This is identical to the 'include' directive used by msi.

$(macro_name [ |default_value ])

Macros can be expanded anywhere that databases expect a field value, record name or a field name. $(macro_name) will be replaced with the current value of macro_name. Macros can be expanded recursively.

If a macro doesn't exist, dbpreproc reports an error. This behaviour can be overriden with the "-m" command line option, which will ignore missing macros.

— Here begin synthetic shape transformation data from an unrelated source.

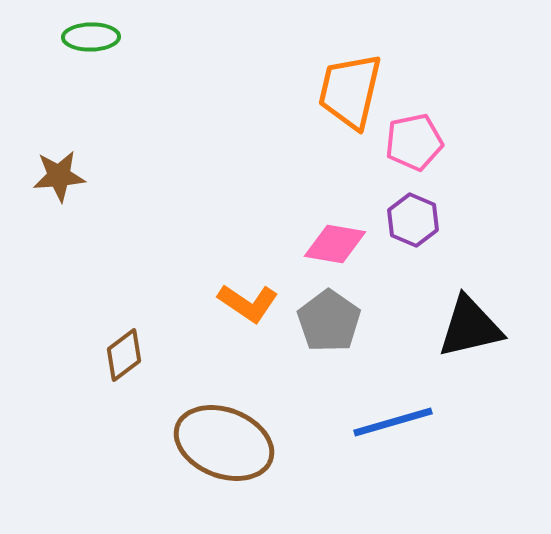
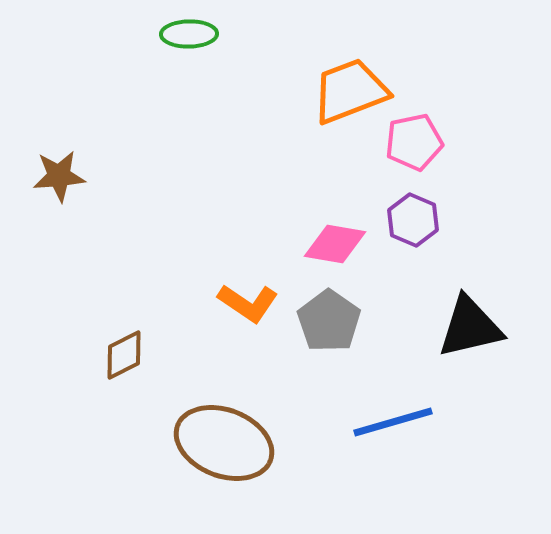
green ellipse: moved 98 px right, 3 px up
orange trapezoid: rotated 56 degrees clockwise
brown diamond: rotated 10 degrees clockwise
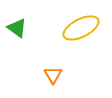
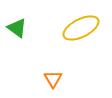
orange triangle: moved 4 px down
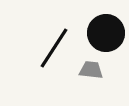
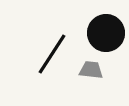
black line: moved 2 px left, 6 px down
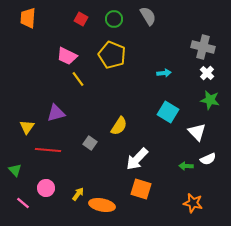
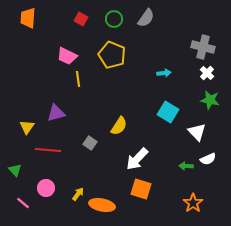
gray semicircle: moved 2 px left, 2 px down; rotated 66 degrees clockwise
yellow line: rotated 28 degrees clockwise
orange star: rotated 24 degrees clockwise
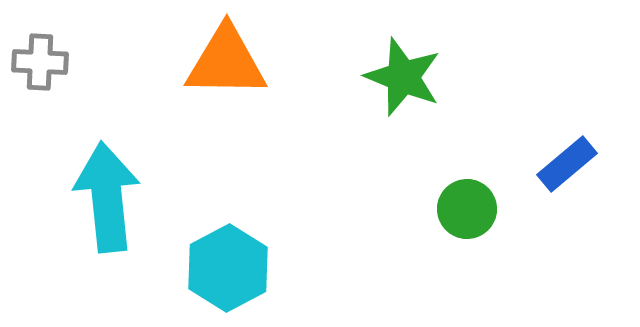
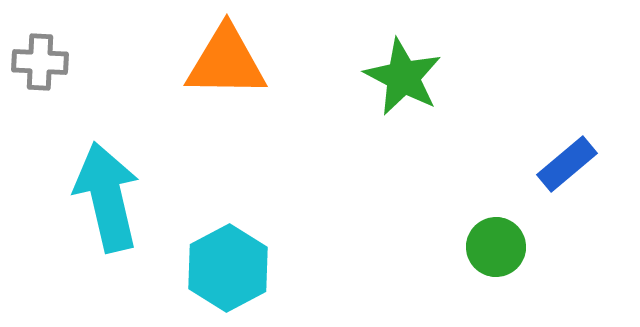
green star: rotated 6 degrees clockwise
cyan arrow: rotated 7 degrees counterclockwise
green circle: moved 29 px right, 38 px down
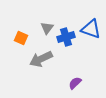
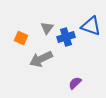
blue triangle: moved 3 px up
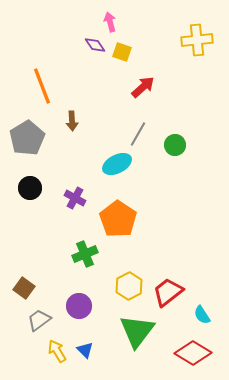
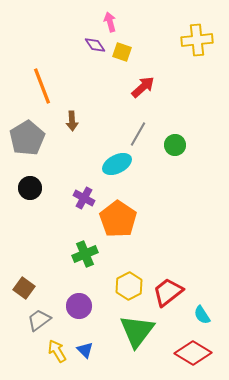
purple cross: moved 9 px right
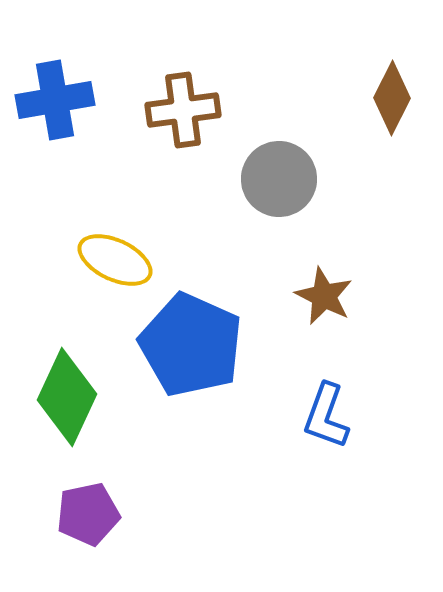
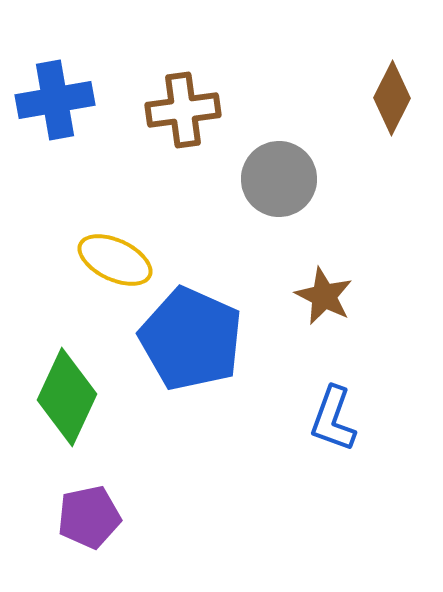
blue pentagon: moved 6 px up
blue L-shape: moved 7 px right, 3 px down
purple pentagon: moved 1 px right, 3 px down
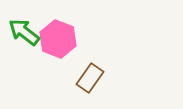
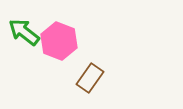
pink hexagon: moved 1 px right, 2 px down
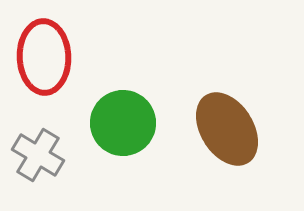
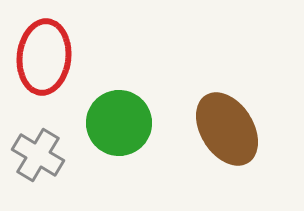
red ellipse: rotated 8 degrees clockwise
green circle: moved 4 px left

Optionally, you can specify a default value for a macro by including a pipe character (|) followed by the default value to use if the macro is not defined. The default value itself can expand a macro.

record(ao, $(name)) {
 field(DTYP, "asynInt32")
 field(DESC, "$(desc)")
 field(OUT, "$(port)")
 field(LINR, "LINEAR")
 field(EGUF, "$(eguf|10)")
 field(EGUL, $(egul|0)")
}

This record can be expanded minimally:

expand("mydac.sdb") {
  macro(name, "dac1")
  macro(port, "@asyn(dacdac 0)")
  macro(desc, "My favourite DAC")
}

Or alternatviely, you can set macros named eguf & egul to override the default values of 0-10.

expand("mydac.sdb") {
  macro(name, "dac2")
  macro(port, "@asyn(dacdac 1)")
  macro(desc, "My 5v bipolar DAC")
  macro(eguf, "5")
  macro(eful, "-5")
}

This example shows some more powerful capabilities of combining macro expansion features.

# analog readback
#
# use 'name' macro to set name
# Optionally set macro 'prec' to precision, default is 3.
#
# Operator range:
# Can be set in any of 3 different ways:
# * Set macros 'low' and 'high' and the range becomes $(low) to $(high).
# * Set the macro 'limit' and the range becomes -$(limit) to +$(limit).
# * Set only the macro 'high' and the range becomes 0 - $(high)
record(ai, $(name)) {
  field(PREC, "$(prec|3)")
  field(LOPR, "$(low|-$(limit|0))")
  field(HOPR, "$(high|$(limit))")
}

dbpreproc can be easily integrated into an existing EPICS App database build system. Add rules like this to your TOP/configure/RULES file::

$(COMMON_DIR)/%.db: $(COMMON_DIR)/../%.sdb $(INSTALL_DBD)
	dbpreproc.py --dbd $(INSTALL_DBD)/mydbdfile.dbd --dbd-cache dbd.cache -MF $(@:.db=.d) -s -I $(COMMON_DIR)/.. -o $@ $<

include $(wildcard $(COMMON_DIR)/*.d)

This rule assumes that for any output mydb.db file, there is a source file mydb.sdb. For example, if you create myApp/Db/mydb.sdb you also insert into myApp/Db/Makefile:

DB += mydb.db

So that mydb.sdb gets processed to create output database mydb.db

This example also assumes dbpreproc.py is on the PATH. Otherwise you can specify a DBPREPROC variable with the full path, and change the second line to start with $(DBPREPROC)/dbpreproc.py

The additional options given in the example RULES are as follows:

--dbd $(INSTALL_DBD)/mydbdfile.dbd --dbd-cache dbd.cache

You'll need to change "mydbdfile.dbd" to be the name of your dbd file.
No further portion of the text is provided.